Since the coronavirus pandemic began, colleges have seen their largest two-year decline in enrollment in 50 years, according to a study from the National Student Clearinghouse Research Center (NSCRC).
The report found undergraduate enrollment dropped 6.5 percent from its pre-pandemic level two years ago.
In the last year alone, with COVID-19 restrictions continuing at universities around the U.S., enrollment numbers for undergraduates have fallen 3.2 percent.
“Enrollments are not getting better; they’re still getting worse,” Doug Shapiro, executive director of the NSCRC, told CNBC.
“Far from filling the hole of last year’s enrollment declines, we are still digging it deeper,” he added.

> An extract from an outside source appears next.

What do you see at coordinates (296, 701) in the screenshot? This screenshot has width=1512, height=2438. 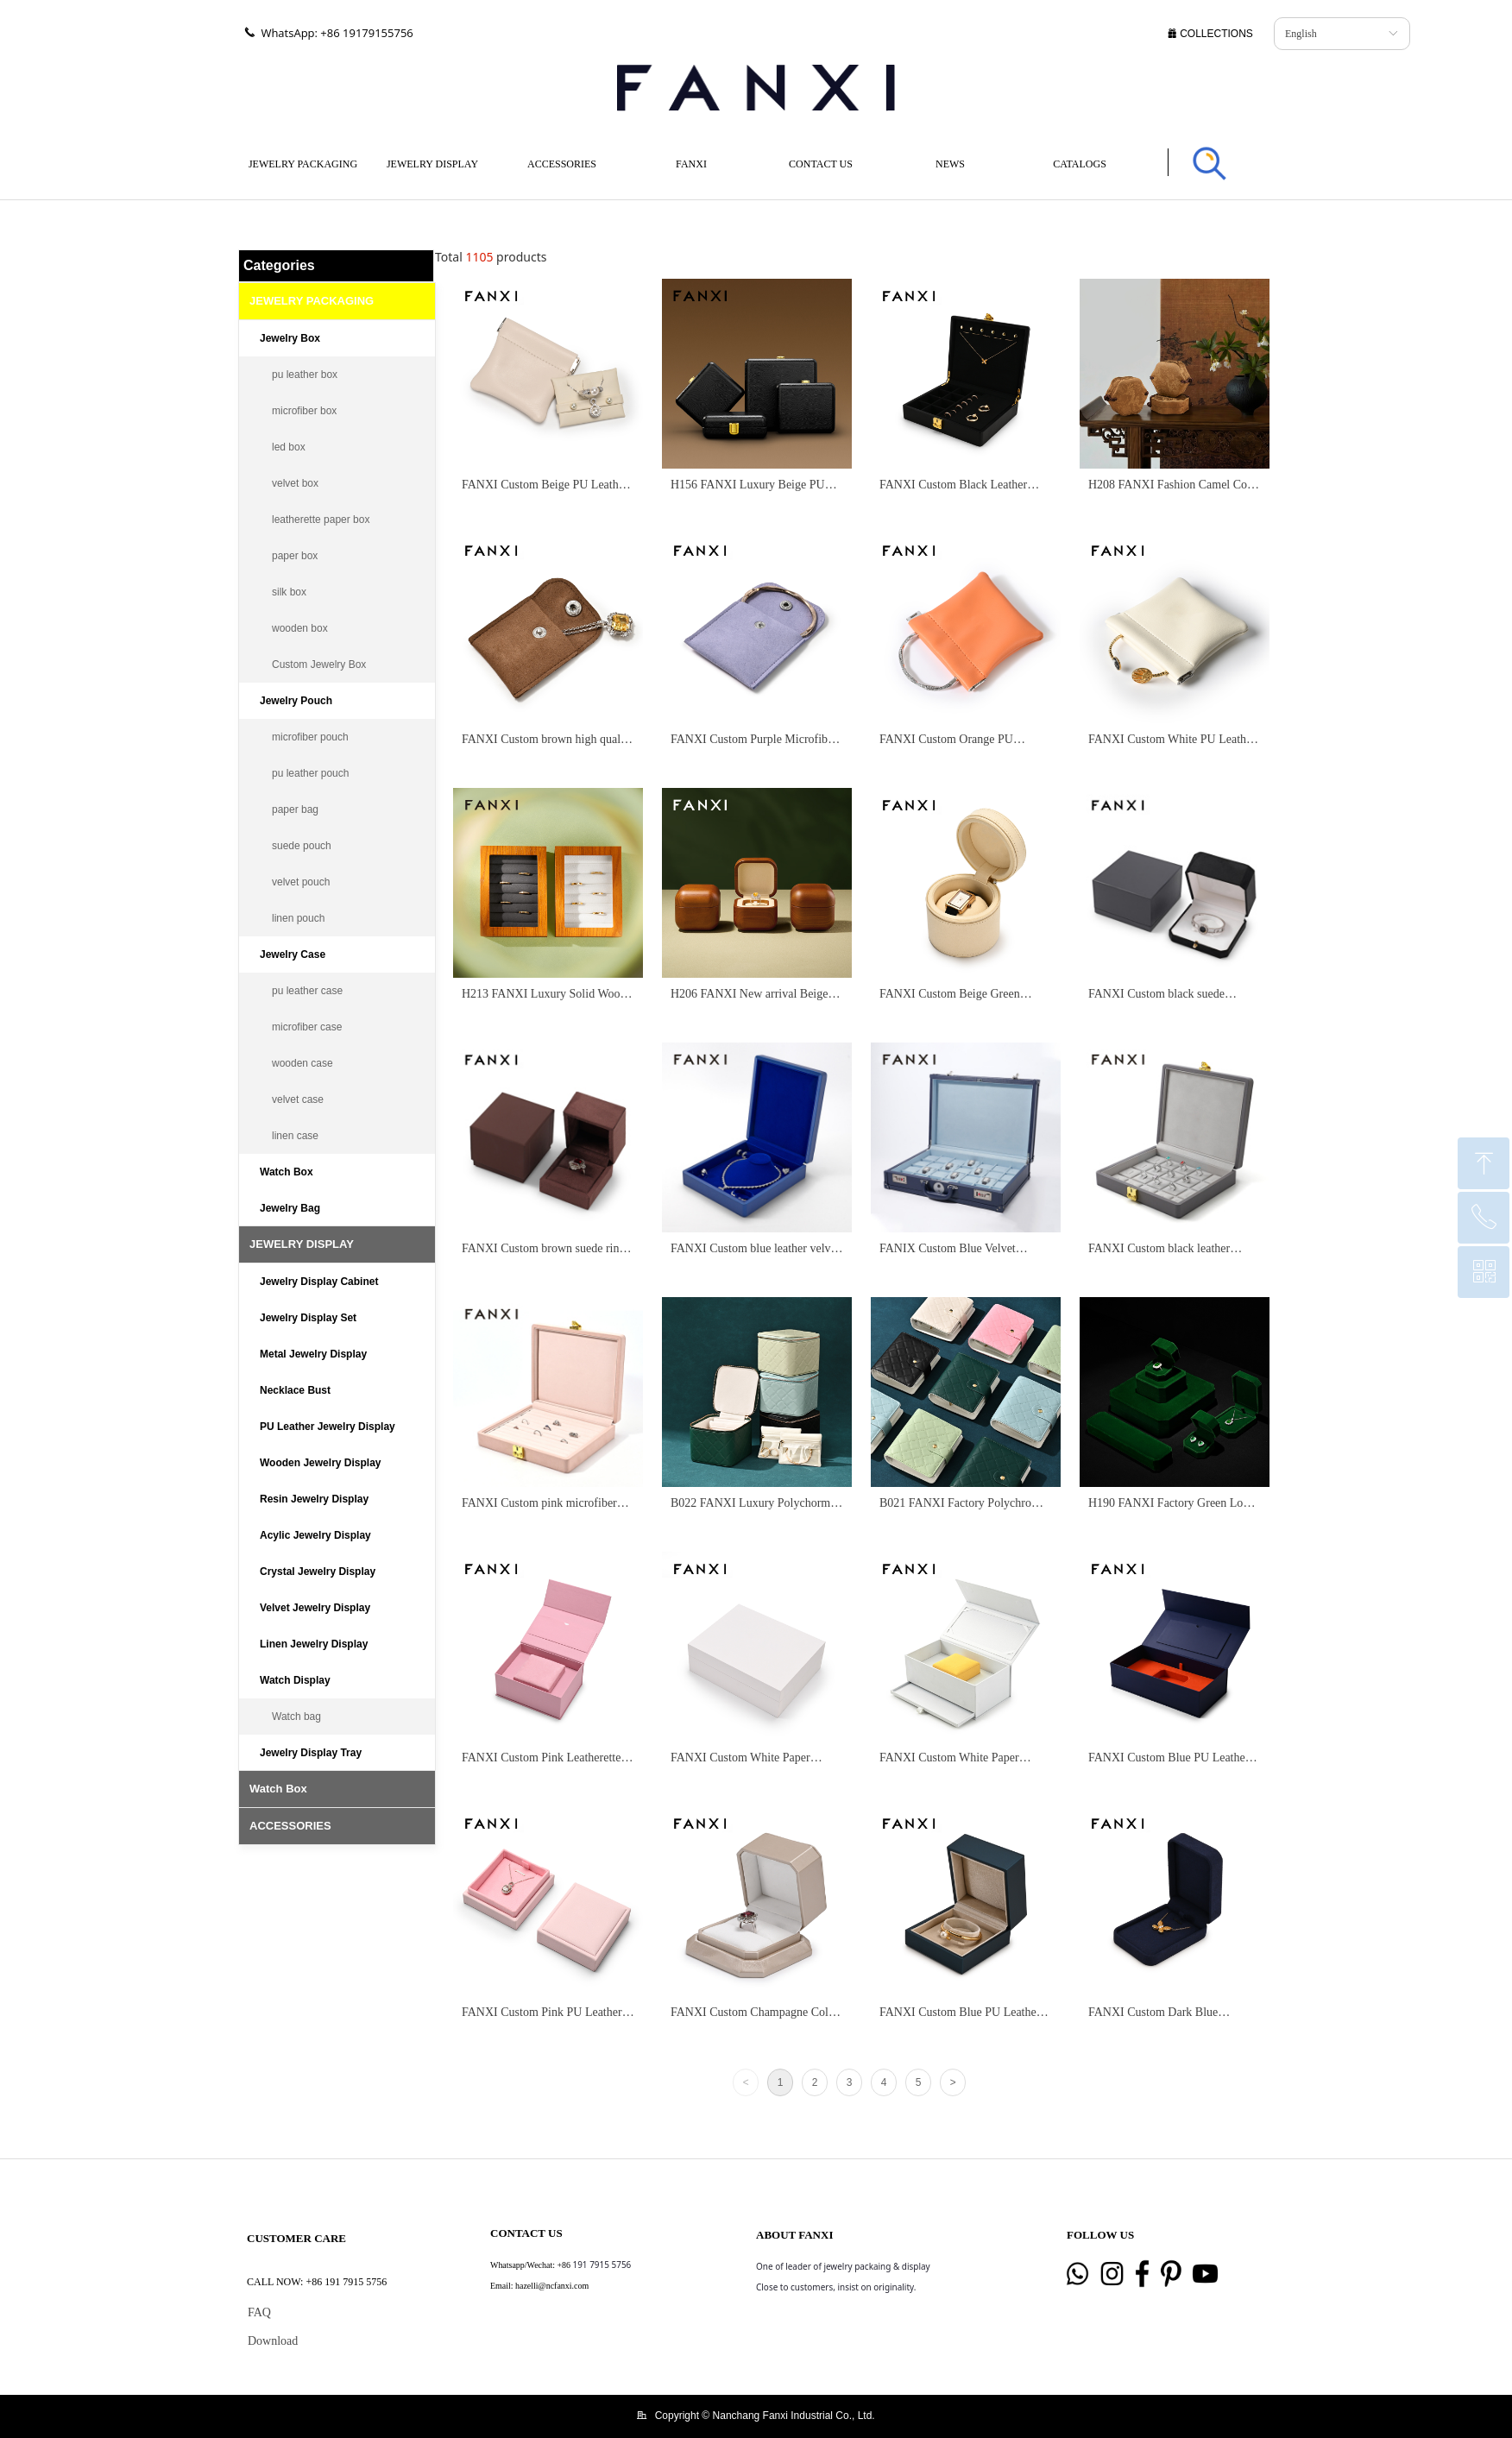 I see `Jewelry Pouch` at bounding box center [296, 701].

Enrollment among freshmen in college has gone down the most among White and Black students, at a decline of 8.6 percent and 7.5 percent, respectively.
Meanwhile, freshman Latino and Asian students also saw declines in enrollment, but at the lower rates of 3.4 percent and 1.8 percent.
“As you go down the selectivity scale, the overall declines start to grow,” Shapiro said. “Community colleges remain the most adversely affected sector, experiencing a 14.1% total enrollment decline since fall 2019.” For freshmen, the drop-off over the same time period is even steeper, at 20.8 percent.
CNBC notes that community colleges, which are attended by students that are on average older and lower-income than those at four-year institutions, could have had more difficulty juggling the economic impact the virus took on the country.